Results: The oocytes from DF were successfully retrieved in 445 cycles (83.0%), failed to be retrieved in 54 cycles (10.1%) and ovulated in 37 cycles (6.9%). In Group A, an average of 2.0 ± 1.7 mature oocytes were retrieved, which was significantly higher than the average of Group B, with 1.3 ± 1.3 matured oocytes and Group C, with an average of 1.1 ± 1.5 matured oocytes (P < 0.01). However, the average number of immature oocytes retrieved from each group show no difference among the three groups. There was no significant difference in maturation rates of immature oocytes, fertilization rates among the three groups. The clinical pregnancy rate per transfer cycle is 34.5%, 34.6% and 25.7% in Group A, B and C, respectively. No significant differences were observed in embryonic development and implantation capacity in Group B and C in comparison to Group A. And there was no significant difference in clinical pregnancy, implantation, live birth and miscarriage rates among the three groups. No significant differences were observed in the developmental and implantation capacity according to with or without in vivo matured oocytes were retrieved in Group B and Group C.

Conclusion: The presence or ovulation of the dominant follicle from the ovaries does not significantly influence the developmental and implantation capacity of immature oocytes retrieved from small follicles, suggesting that NC-IVF/M is a promising treatment option for women without ovarian stimulation.

Introduction

The world first in vitro fertilization (IVF) baby was born from natural cycle [1]. With the efficiency of IVF treatment, natural cycle was gradually replaced by ovarian stimulation cycle, as the success rate was directly related to the number of oocytes retrieved [2, 3]. Initially, the relatively simple and cheap medication, clomiphene citrate, combined with or without urinary gonadotrophins were used to stimulate ovaries [2]. Later, the use of gonadotrophin releasing hormone agonists (GnRH-a) was introduced in the mid-1980s to prevent premature luteinizing hormone surges [3]. The early 1990s introduced the development of highly purified and then recombinant gonadotrophins [4]. Gonadotrophin stimulation with GnRH analogues became the golden standard method to retrieve more oocytes [4, 5]. However, ovarian stimulation is always accomplished with direct or indirect side-effects, especially higher risk of ovarian hyper stimulation syndrome (OHSS), which is a life-threatening condition for women [4]. Therefore, many attempts with different efficiency on modified protocols were applied [68]. The dominant follicle (DF) selection and ovulation in mammals are complex and precisely regulated processes [9]. It is a common belief that only a dominant follicle is selected from a single cohort of antral follicles in the follicular phase of human menstrual cycle.

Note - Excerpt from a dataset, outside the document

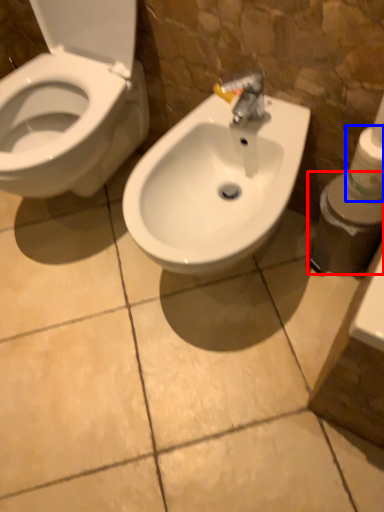 Question: Which point is closer to the camera, toiletries (highlighted by a red box) or toilet paper (highlighted by a blue box)?

Choices:
 (A) toiletries
 (B) toilet paper

Answer: (B) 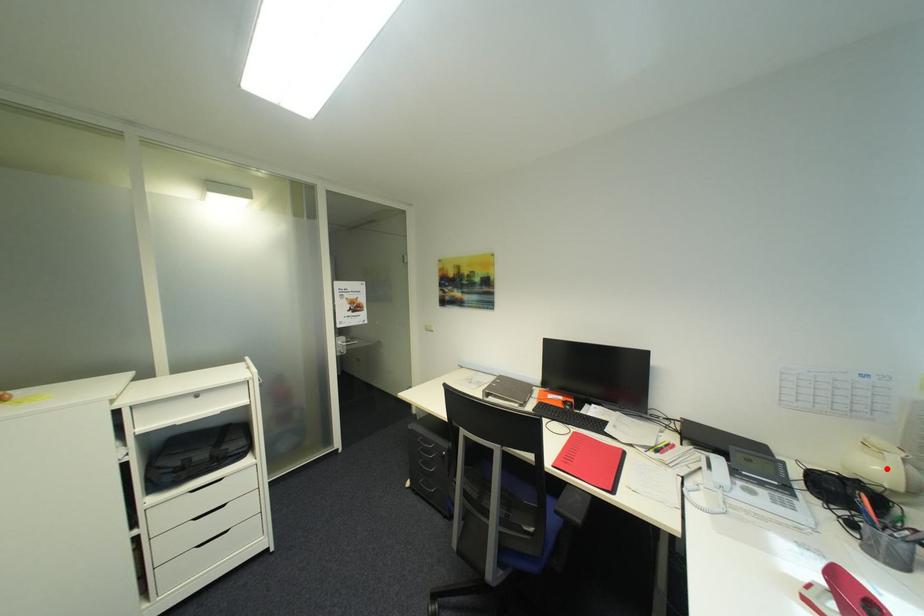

The DF continues to develop and to ovulate while all other subordinate follicles regress [1013]. However, it is demonstrated that the developmental competence of bovine oocytes from the small antra follicles is not adversely affected either by the presence of a dominant follicle or by the phase of folliculogenesis [14]. The serial transvaginal ultrasonographic evaluation revealed a wave phenomenon of follicular development where the small antral follicles in the luteal phase may not necessarily be in atresia but in the early stages of follicular development in women [1517]. Interestingly, the natural cycle IVF combined with in vitro maturation (IVM) of immature oocytes (NC-IVF/M) treatment has been established as a vital treatment for different types of infertility [8, 1820].

The dominant follicle can be distinguished from other follicles by its size of >10 mm in diameter in the natural cycle treatment [11]. It has been reported that the optimal timing of immature oocyte collection is based on the size of the DF in NC-IVF/M treatments [8, 2124]. However, there are conflicting evidence regarding the importance of the DF on the day of aspiration before IVM. Some studies have shown a benefit in performing retrieval when the leading follicle reaches up to 10 mm in diameter [24, 25] whereas others indicated that there is a detrimental effect to the small follicles [22] and suggested that the treatment cycles should be cancelled [21, 26]. Therefore, the debate is ongoing on whether and how the sibling immature oocytes exposed to the selected DF could contribute to the overall pregnancy success [8, 2123, 2730] in unstimulated cycles, even though there is no difference observed in fertilization and embryo development [21, 22].

In clinical practice, the key point for natural cycle IVF/M treatment is the combination of oocyte from dominant follicle (DF) with the other oocytes from non-dominant follicles [8, 18, 19, 2830]. This procedure, therefore, represents an interesting model for studying the development capacity from dominant and small follicles involved in the oocyte maturation process. In terms of the dominant follicles, whether or not ovulated when ultrasound scanning at retrieving, how to successfully retrieve the oocyte from DF, whether or not successfully retrieved were the focus we care for. For the oocyte from non-dominant follicles, the maturity and the rate of in vitro maturation (IVM) were the focus we concentrate on. Therefore, the pattern of oocyte from DF and SF at the time of retrieval is closely related to the development capacity of resulted embryos and the clinical outcomes after embryo transfer (ET). However, little is known about how the pattern of DF in clinical practice actually influences the development capacity of oocytes from small follicles even though after ovulation and the subsequent clinical outcomes in detail. Therefore, the real place for it has yet to be defined as we lack information for the oocytes from the small follicles when the dominant follicle was selected and ovulated in natural cycle IVF/M treatment.

In this study, we were to confirm the efficiency of natural cycle IVF/M treatment and to present the primary evidence of oocytes from the small follicle on the subsequent embryonic development capacity and clinical outcomes under the different patterns of dominant follicle in natural cycle IVF/M treatment in a large group.

Materials and Methods

Patients

A total of 536 oocyte pickup (OPU) cycles were performed for 465 patients in this study. NC-IVF/M treatment cycles were performed on patients with at least 2 years of infertility, from April 2005 to December 2019. All women had normal ovaries, uterus and regular menstrual cycles. Patients diagnosed with polycystic ovary syndrome (PCOS) [4] were not included from this study. The mean age of the patients was 31.5 ± 4.1 years old. The study was approved by the Hospital Institutional Review Board and the written informed consent was obtained from all patients.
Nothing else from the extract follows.